◆ Directions ◆
The copy you print must match the listing exactly, with its pictures removed.

==============================

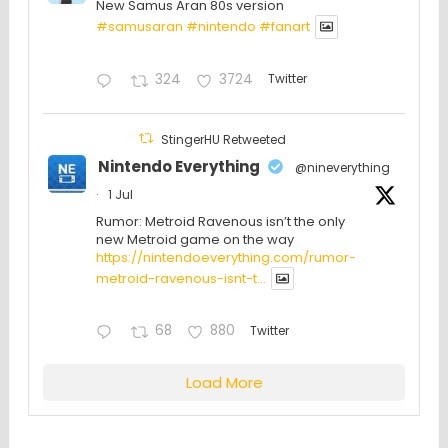
New Samus Aran 80s version
#samusaran
#nintendo
#fanartㅤㅤㅤㅤ
324
3724
Twitter
StingerHU Retweeted
Nintendo Everything
@nineverything
·
1 Jul
Rumor: Metroid Ravenous isn’t the only
new Metroid game on the way
https://nintendoeverything.com/rumor-
metroid-ravenous-isnt-t...
68
880
Twitter
Load More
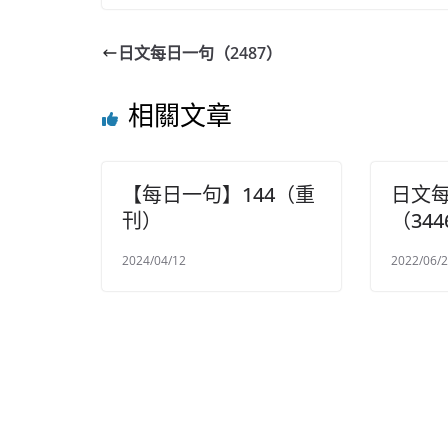
日文每日一句（2487）
相關文章
【每日一句】144（重
日文
刊）
（344
2024/04/12
2022/06/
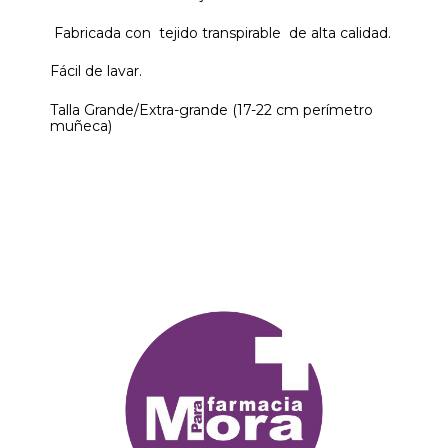
Fabricada con tejido transpirable de alta calidad.
Fácil de lavar.
Talla Grande/Extra-grande (17-22 cm perímetro
muñeca)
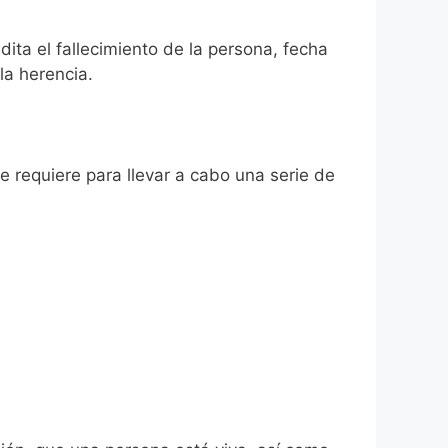
dita el fallecimiento de la persona, fecha
la herencia.
se requiere para llevar a cabo una serie de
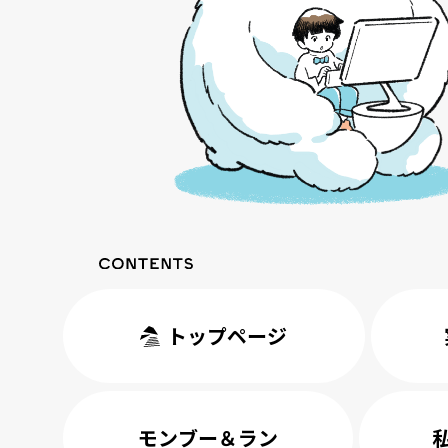
トップページ
モンブー＆ラン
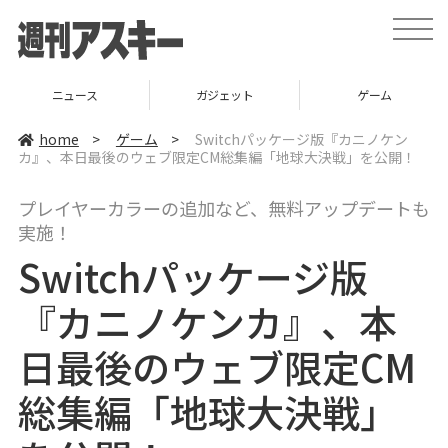
t
o
g
g
l
ニュース
ガジェット
ゲーム
e
n
a
home
>
ゲーム
>
Switchパッケージ版『カニノケン
v
カ』、本日最後のウェブ限定CM総集編「地球大決戦」を公開！
i
g
a
プレイヤーカラーの追加など、無料アップデートも
t
i
実施！
o
n
Switchパッケージ版
『カニノケンカ』、本
日最後のウェブ限定CM
総集編「地球大決戦」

==============================

◆ Answer area ◆
New Samus Aran 80s version
#samusaran
#nintendo
#fanartㅤㅤㅤㅤ
324
3724
Twitter
StingerHU Retweeted
Nintendo Everything
@nineverything
·
1 Jul
Rumor: Metroid Ravenous isn’t the only
new Metroid game on the way
https://nintendoeverything.com/rumor-
metroid-ravenous-isnt-t...
68
880
Twitter
Load More
日文每日一句（2487）
相關文章
【每日一句】144（重
日文
刊）
（344
2024/04/12
2022/06/
Fabricada con tejido transpirable de alta calidad.
Fácil de lavar.
Talla Grande/Extra-grande (17-22 cm perímetro
muñeca)
dita el fallecimiento de la persona, fecha
la herencia.
se requiere para llevar a cabo una serie de
トップページ
モンブー＆ラン
t
o
g
g
l
ニュース
ガジェット
ゲーム
e
n
a
home
>
ゲーム
>
Switchパッケージ版『カニノケン
v
カ』、本日最後のウェブ限定CM総集編「地球大決戦」を公開！
i
g
a
プレイヤーカラーの追加など、無料アップデートも
t
i
実施！
o
n
Switchパッケージ版
『カニノケンカ』、本
日最後のウェブ限定CM
総集編「地球大決戦」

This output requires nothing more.